=== DATASET ENTRIES ===
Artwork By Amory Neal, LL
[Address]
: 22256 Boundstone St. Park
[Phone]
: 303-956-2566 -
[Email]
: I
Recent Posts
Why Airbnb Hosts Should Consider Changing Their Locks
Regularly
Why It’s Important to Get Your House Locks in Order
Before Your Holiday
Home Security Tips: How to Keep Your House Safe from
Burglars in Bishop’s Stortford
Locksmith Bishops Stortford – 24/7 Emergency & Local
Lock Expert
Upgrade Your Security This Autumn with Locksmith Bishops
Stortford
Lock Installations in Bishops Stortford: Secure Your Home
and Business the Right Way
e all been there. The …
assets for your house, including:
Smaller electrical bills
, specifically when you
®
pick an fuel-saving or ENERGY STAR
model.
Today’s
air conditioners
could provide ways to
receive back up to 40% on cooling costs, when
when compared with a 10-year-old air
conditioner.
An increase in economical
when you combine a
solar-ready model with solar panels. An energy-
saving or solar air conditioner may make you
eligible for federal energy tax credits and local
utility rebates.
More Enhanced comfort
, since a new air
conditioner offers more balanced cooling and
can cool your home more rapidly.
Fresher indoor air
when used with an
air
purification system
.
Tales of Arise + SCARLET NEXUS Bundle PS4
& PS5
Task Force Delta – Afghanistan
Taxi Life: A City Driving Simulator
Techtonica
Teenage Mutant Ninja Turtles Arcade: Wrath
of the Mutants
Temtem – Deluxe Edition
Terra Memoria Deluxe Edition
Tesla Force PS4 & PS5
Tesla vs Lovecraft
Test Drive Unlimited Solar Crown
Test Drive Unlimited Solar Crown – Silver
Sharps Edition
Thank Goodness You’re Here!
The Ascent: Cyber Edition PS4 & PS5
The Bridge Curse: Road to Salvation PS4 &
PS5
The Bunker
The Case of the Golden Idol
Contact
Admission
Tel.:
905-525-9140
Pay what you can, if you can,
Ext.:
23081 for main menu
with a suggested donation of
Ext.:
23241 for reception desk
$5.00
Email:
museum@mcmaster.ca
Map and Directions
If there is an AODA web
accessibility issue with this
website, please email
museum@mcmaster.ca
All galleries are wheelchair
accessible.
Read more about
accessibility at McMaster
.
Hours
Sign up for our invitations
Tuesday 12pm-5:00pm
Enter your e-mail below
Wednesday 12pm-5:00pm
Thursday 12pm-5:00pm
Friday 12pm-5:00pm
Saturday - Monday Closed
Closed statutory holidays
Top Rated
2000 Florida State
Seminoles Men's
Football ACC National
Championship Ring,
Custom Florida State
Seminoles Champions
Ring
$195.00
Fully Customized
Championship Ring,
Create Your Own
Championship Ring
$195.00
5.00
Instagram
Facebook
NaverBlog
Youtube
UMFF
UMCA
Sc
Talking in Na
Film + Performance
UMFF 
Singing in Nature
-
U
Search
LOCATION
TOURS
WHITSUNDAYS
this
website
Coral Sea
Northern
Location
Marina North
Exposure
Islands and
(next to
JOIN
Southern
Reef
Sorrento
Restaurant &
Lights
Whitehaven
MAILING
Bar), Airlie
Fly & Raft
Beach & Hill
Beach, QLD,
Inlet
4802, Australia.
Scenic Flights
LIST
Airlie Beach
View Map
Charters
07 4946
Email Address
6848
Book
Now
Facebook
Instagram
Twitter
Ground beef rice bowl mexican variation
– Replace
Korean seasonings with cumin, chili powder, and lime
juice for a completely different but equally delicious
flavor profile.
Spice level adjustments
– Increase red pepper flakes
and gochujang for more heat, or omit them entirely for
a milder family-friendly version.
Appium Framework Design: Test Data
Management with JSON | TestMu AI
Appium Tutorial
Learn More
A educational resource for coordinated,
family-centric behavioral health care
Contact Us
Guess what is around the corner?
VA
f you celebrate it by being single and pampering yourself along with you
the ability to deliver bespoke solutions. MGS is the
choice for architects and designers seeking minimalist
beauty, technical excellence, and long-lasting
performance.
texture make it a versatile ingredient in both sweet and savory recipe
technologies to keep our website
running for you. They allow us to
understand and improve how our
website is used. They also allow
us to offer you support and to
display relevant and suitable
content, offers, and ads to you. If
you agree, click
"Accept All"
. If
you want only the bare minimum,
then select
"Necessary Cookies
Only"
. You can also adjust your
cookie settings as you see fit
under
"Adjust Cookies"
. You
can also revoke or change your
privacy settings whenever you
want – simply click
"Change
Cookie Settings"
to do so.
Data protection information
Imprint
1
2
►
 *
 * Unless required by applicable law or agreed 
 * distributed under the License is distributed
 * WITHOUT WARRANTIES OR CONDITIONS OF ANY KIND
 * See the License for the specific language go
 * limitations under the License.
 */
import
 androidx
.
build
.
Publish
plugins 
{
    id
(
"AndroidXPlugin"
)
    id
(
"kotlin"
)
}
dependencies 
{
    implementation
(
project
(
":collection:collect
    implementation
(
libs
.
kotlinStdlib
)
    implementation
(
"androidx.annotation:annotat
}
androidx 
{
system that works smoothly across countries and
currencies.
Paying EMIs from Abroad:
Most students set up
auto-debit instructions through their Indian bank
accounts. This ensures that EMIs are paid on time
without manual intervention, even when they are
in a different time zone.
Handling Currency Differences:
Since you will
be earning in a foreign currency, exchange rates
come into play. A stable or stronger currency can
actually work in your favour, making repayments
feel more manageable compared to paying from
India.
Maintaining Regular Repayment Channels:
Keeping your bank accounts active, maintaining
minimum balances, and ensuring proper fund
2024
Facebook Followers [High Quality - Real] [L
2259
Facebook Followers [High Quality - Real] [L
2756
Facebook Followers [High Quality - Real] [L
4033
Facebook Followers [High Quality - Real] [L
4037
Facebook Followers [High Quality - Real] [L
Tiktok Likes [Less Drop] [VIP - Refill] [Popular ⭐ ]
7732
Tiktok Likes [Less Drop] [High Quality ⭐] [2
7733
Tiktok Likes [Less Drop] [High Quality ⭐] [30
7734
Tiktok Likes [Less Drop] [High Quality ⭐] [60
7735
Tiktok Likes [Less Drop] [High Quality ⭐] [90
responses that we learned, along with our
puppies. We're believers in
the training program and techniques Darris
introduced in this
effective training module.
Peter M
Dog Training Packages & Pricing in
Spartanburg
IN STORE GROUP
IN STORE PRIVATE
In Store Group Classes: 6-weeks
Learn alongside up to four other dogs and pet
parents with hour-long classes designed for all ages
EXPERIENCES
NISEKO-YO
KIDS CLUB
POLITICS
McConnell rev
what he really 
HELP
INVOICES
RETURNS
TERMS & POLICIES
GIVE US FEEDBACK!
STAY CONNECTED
===
- [WHAT THE TASK ASKS] Word for word, copy out all the data given above.

- [RESPONSE TO THIS TASK]
Artwork By Amory Neal, LL
[Address]
: 22256 Boundstone St. Park
[Phone]
: 303-956-2566 -
[Email]
: I
Recent Posts
Why Airbnb Hosts Should Consider Changing Their Locks
Regularly
Why It’s Important to Get Your House Locks in Order
Before Your Holiday
Home Security Tips: How to Keep Your House Safe from
Burglars in Bishop’s Stortford
Locksmith Bishops Stortford – 24/7 Emergency & Local
Lock Expert
Upgrade Your Security This Autumn with Locksmith Bishops
Stortford
Lock Installations in Bishops Stortford: Secure Your Home
and Business the Right Way
e all been there. The …
assets for your house, including:
Smaller electrical bills
, specifically when you
®
pick an fuel-saving or ENERGY STAR
model.
Today’s
air conditioners
could provide ways to
receive back up to 40% on cooling costs, when
when compared with a 10-year-old air
conditioner.
An increase in economical
when you combine a
solar-ready model with solar panels. An energy-
saving or solar air conditioner may make you
eligible for federal energy tax credits and local
utility rebates.
More Enhanced comfort
, since a new air
conditioner offers more balanced cooling and
can cool your home more rapidly.
Fresher indoor air
when used with an
air
purification system
.
Tales of Arise + SCARLET NEXUS Bundle PS4
& PS5
Task Force Delta – Afghanistan
Taxi Life: A City Driving Simulator
Techtonica
Teenage Mutant Ninja Turtles Arcade: Wrath
of the Mutants
Temtem – Deluxe Edition
Terra Memoria Deluxe Edition
Tesla Force PS4 & PS5
Tesla vs Lovecraft
Test Drive Unlimited Solar Crown
Test Drive Unlimited Solar Crown – Silver
Sharps Edition
Thank Goodness You’re Here!
The Ascent: Cyber Edition PS4 & PS5
The Bridge Curse: Road to Salvation PS4 &
PS5
The Bunker
The Case of the Golden Idol
Contact
Admission
Tel.:
905-525-9140
Pay what you can, if you can,
Ext.:
23081 for main menu
with a suggested donation of
Ext.:
23241 for reception desk
$5.00
Email:
museum@mcmaster.ca
Map and Directions
If there is an AODA web
accessibility issue with this
website, please email
museum@mcmaster.ca
All galleries are wheelchair
accessible.
Read more about
accessibility at McMaster
.
Hours
Sign up for our invitations
Tuesday 12pm-5:00pm
Enter your e-mail below
Wednesday 12pm-5:00pm
Thursday 12pm-5:00pm
Friday 12pm-5:00pm
Saturday - Monday Closed
Closed statutory holidays
Top Rated
2000 Florida State
Seminoles Men's
Football ACC National
Championship Ring,
Custom Florida State
Seminoles Champions
Ring
$195.00
Fully Customized
Championship Ring,
Create Your Own
Championship Ring
$195.00
5.00
Instagram
Facebook
NaverBlog
Youtube
UMFF
UMCA
Sc
Talking in Na
Film + Performance
UMFF 
Singing in Nature
-
U
Search
LOCATION
TOURS
WHITSUNDAYS
this
website
Coral Sea
Northern
Location
Marina North
Exposure
Islands and
(next to
JOIN
Southern
Reef
Sorrento
Restaurant &
Lights
Whitehaven
MAILING
Bar), Airlie
Fly & Raft
Beach & Hill
Beach, QLD,
Inlet
4802, Australia.
Scenic Flights
LIST
Airlie Beach
View Map
Charters
07 4946
Email Address
6848
Book
Now
Facebook
Instagram
Twitter
Ground beef rice bowl mexican variation
– Replace
Korean seasonings with cumin, chili powder, and lime
juice for a completely different but equally delicious
flavor profile.
Spice level adjustments
– Increase red pepper flakes
and gochujang for more heat, or omit them entirely for
a milder family-friendly version.
Appium Framework Design: Test Data
Management with JSON | TestMu AI
Appium Tutorial
Learn More
A educational resource for coordinated,
family-centric behavioral health care
Contact Us
Guess what is around the corner?
VA
f you celebrate it by being single and pampering yourself along with you
the ability to deliver bespoke solutions. MGS is the
choice for architects and designers seeking minimalist
beauty, technical excellence, and long-lasting
performance.
texture make it a versatile ingredient in both sweet and savory recipe
technologies to keep our website
running for you. They allow us to
understand and improve how our
website is used. They also allow
us to offer you support and to
display relevant and suitable
content, offers, and ads to you. If
you agree, click
"Accept All"
. If
you want only the bare minimum,
then select
"Necessary Cookies
Only"
. You can also adjust your
cookie settings as you see fit
under
"Adjust Cookies"
. You
can also revoke or change your
privacy settings whenever you
want – simply click
"Change
Cookie Settings"
to do so.
Data protection information
Imprint
1
2
►
 *
 * Unless required by applicable law or agreed 
 * distributed under the License is distributed
 * WITHOUT WARRANTIES OR CONDITIONS OF ANY KIND
 * See the License for the specific language go
 * limitations under the License.
 */
import
 androidx
.
build
.
Publish
plugins 
{
    id
(
"AndroidXPlugin"
)
    id
(
"kotlin"
)
}
dependencies 
{
    implementation
(
project
(
":collection:collect
    implementation
(
libs
.
kotlinStdlib
)
    implementation
(
"androidx.annotation:annotat
}
androidx 
{
system that works smoothly across countries and
currencies.
Paying EMIs from Abroad:
Most students set up
auto-debit instructions through their Indian bank
accounts. This ensures that EMIs are paid on time
without manual intervention, even when they are
in a different time zone.
Handling Currency Differences:
Since you will
be earning in a foreign currency, exchange rates
come into play. A stable or stronger currency can
actually work in your favour, making repayments
feel more manageable compared to paying from
India.
Maintaining Regular Repayment Channels:
Keeping your bank accounts active, maintaining
minimum balances, and ensuring proper fund
2024
Facebook Followers [High Quality - Real] [L
2259
Facebook Followers [High Quality - Real] [L
2756
Facebook Followers [High Quality - Real] [L
4033
Facebook Followers [High Quality - Real] [L
4037
Facebook Followers [High Quality - Real] [L
Tiktok Likes [Less Drop] [VIP - Refill] [Popular ⭐ ]
7732
Tiktok Likes [Less Drop] [High Quality ⭐] [2
7733
Tiktok Likes [Less Drop] [High Quality ⭐] [30
7734
Tiktok Likes [Less Drop] [High Quality ⭐] [60
7735
Tiktok Likes [Less Drop] [High Quality ⭐] [90
responses that we learned, along with our
puppies. We're believers in
the training program and techniques Darris
introduced in this
effective training module.
Peter M
Dog Training Packages & Pricing in
Spartanburg
IN STORE GROUP
IN STORE PRIVATE
In Store Group Classes: 6-weeks
Learn alongside up to four other dogs and pet
parents with hour-long classes designed for all ages
EXPERIENCES
NISEKO-YO
KIDS CLUB
POLITICS
McConnell rev
what he really 
HELP
INVOICES
RETURNS
TERMS & POLICIES
GIVE US FEEDBACK!
STAY CONNECTED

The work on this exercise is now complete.